Nate, a former U.S. Coast Guardsman and avid surfer, also had surfer buddies everywhere spreading the word online to pray for Nate.
“We would go put on the web site, ‘Okay, this is our next prayer. This is what we need to pray for.’  Everyone would join in this prayer, and we would turn around and it would be answered. So it was just amazing to watch what God was doing.”

Nate’s condition dramatically improved. After six weeks in ICU, doctors brought him out of the coma. Nate endured months of intensive physical and speech therapy, and his recovery defied the odds. He learned to walk, talk and he even surfs again! Nate says God healed him.
           
“I’m forced to rely on Him every single day,” Nate says. You’ve got to wake up and say ‘God please give me the strength, give me the endurance, give me the words to say today.’ So I have to ask Him every single day for little things and big things. And He just gives, He provides over and over if we surrender.”

“By all the statistics, by all the things that were supposed to happen to him—bluntly speaking, he was not supposed to wake up,” Dr. McNeill says. “Just to see him alive was amazing, but to see him walk in and be able to talk to me was just an unbelievable feeling. You have to think of God. It was a miracle.”
                            
Since the accident, Nate met and married the woman he calls his angel. Brianna is one of the nurses who cared for him in the hospital.

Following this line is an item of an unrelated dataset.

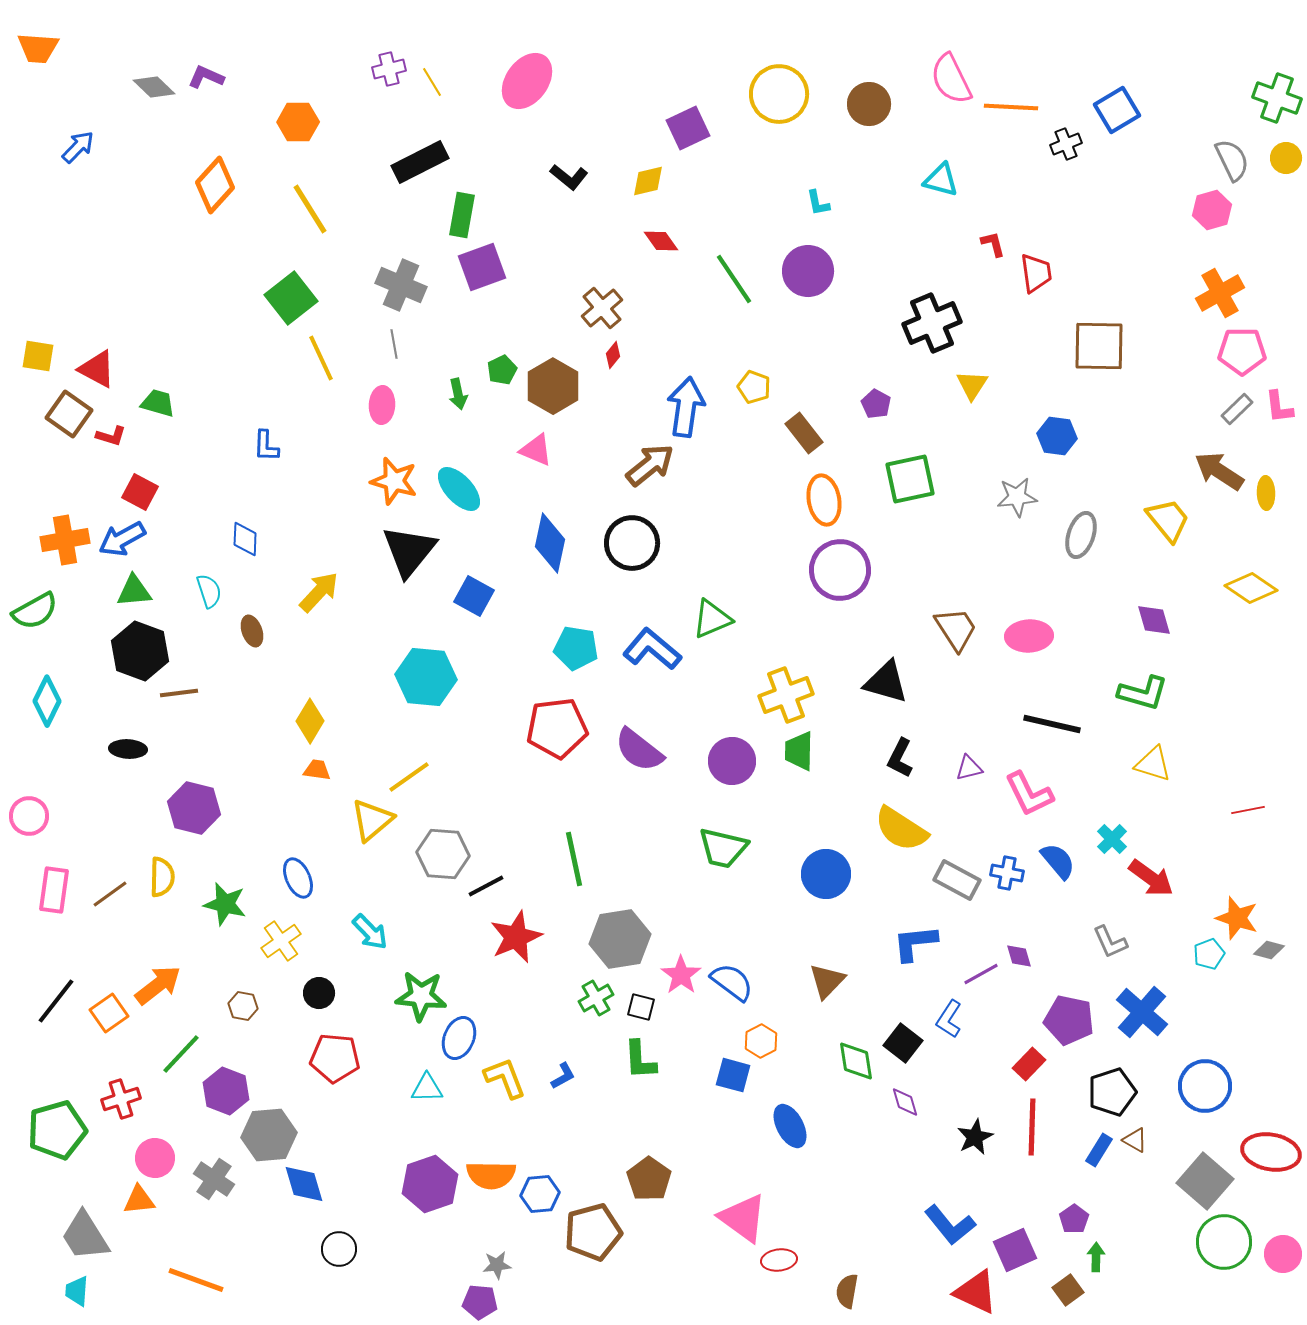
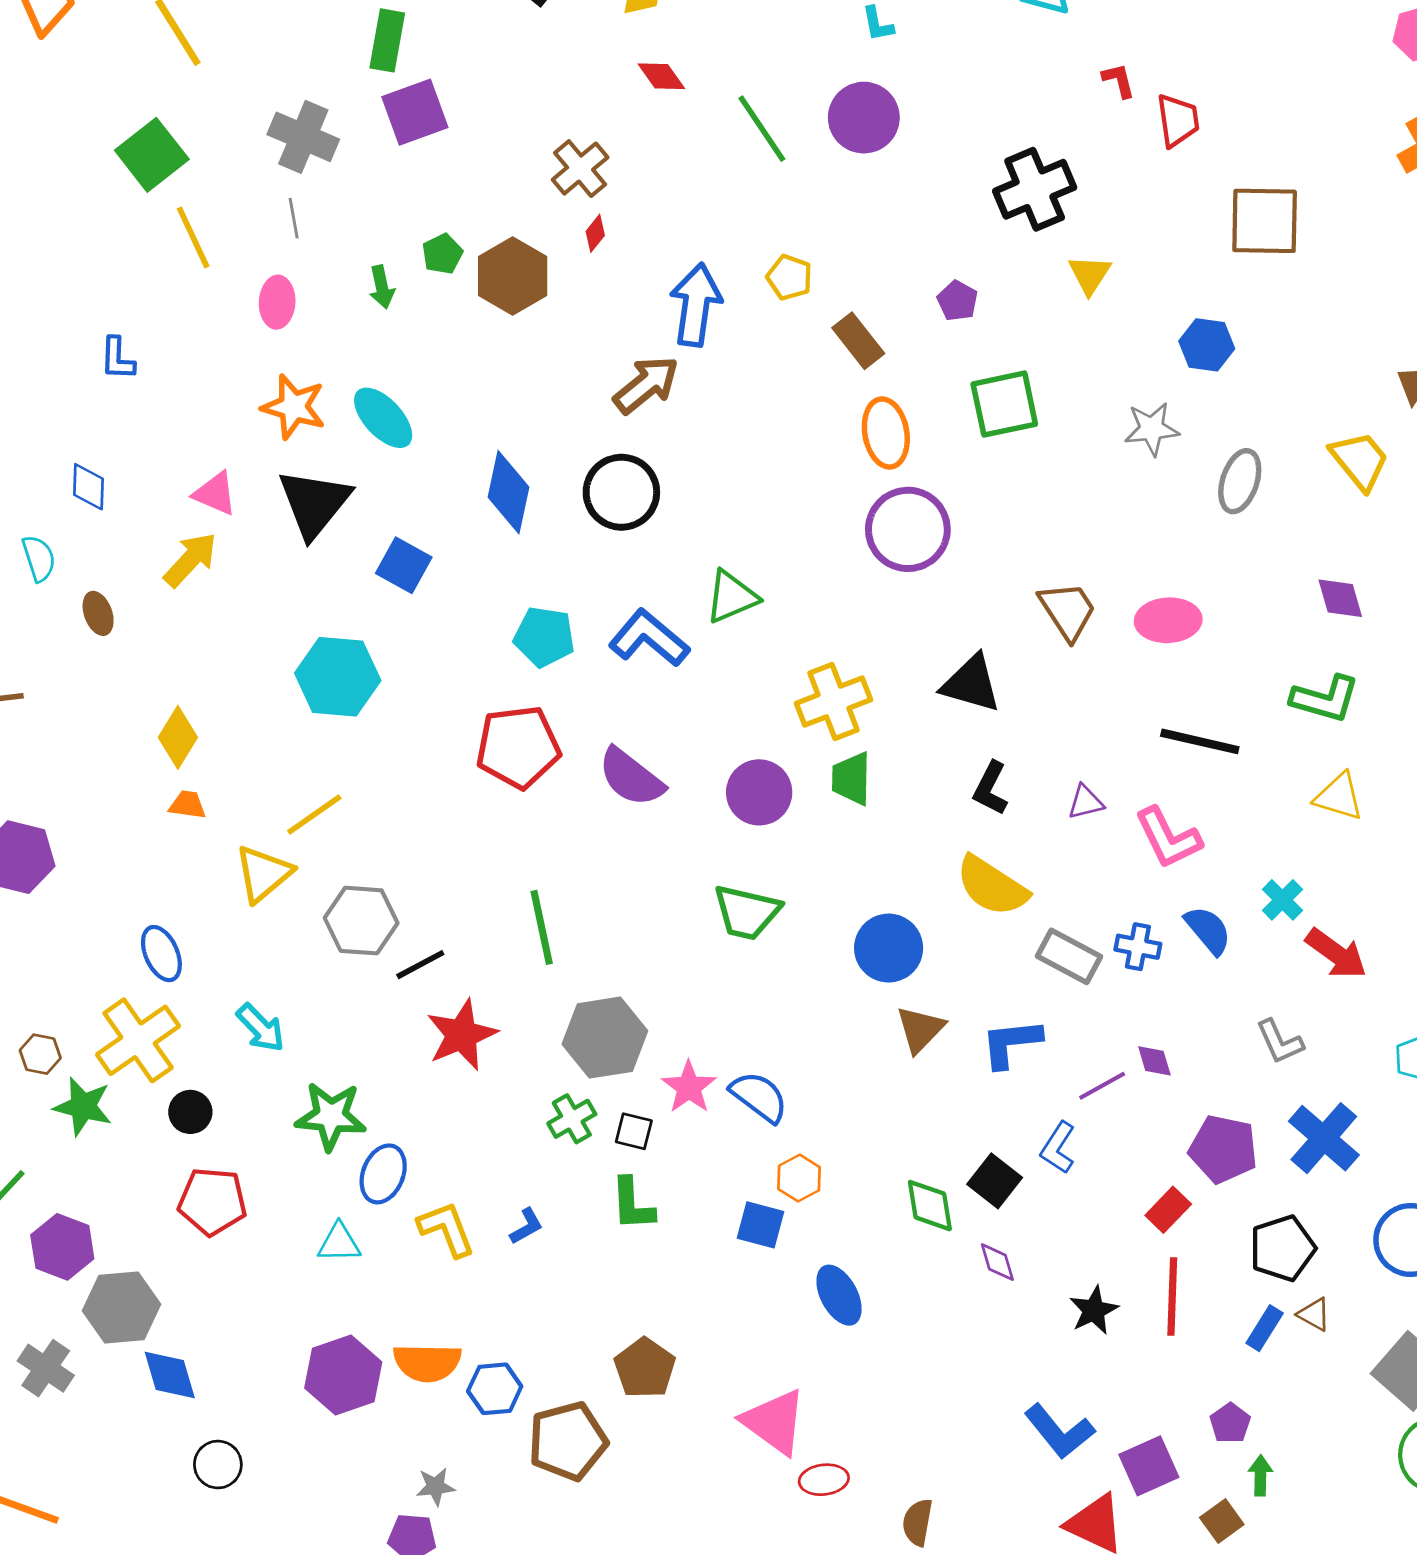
pink triangle: (536, 450) -> (215, 494), moved
green star: (225, 904) -> (83, 1106), moved
yellow cross: (281, 941) -> (138, 1040), size x1.5
brown triangle: (827, 981) -> (920, 1029), moved
brown hexagon: (243, 1006) -> (40, 1054), moved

“He loves people. He loves God,” Brianna says. “His faith is so strong even in spite of all of this. I think it’s even strengthened it because of what he’s been through.”

Nate shares his story of hope and healing in Christ in his new book, More God: Seeing the Blessings Through The Pain.

“I’m just a normal person praying to be used, and God is honoring it,” Nate shares. “I surrendered the whole thing to Him and He made it beautiful.”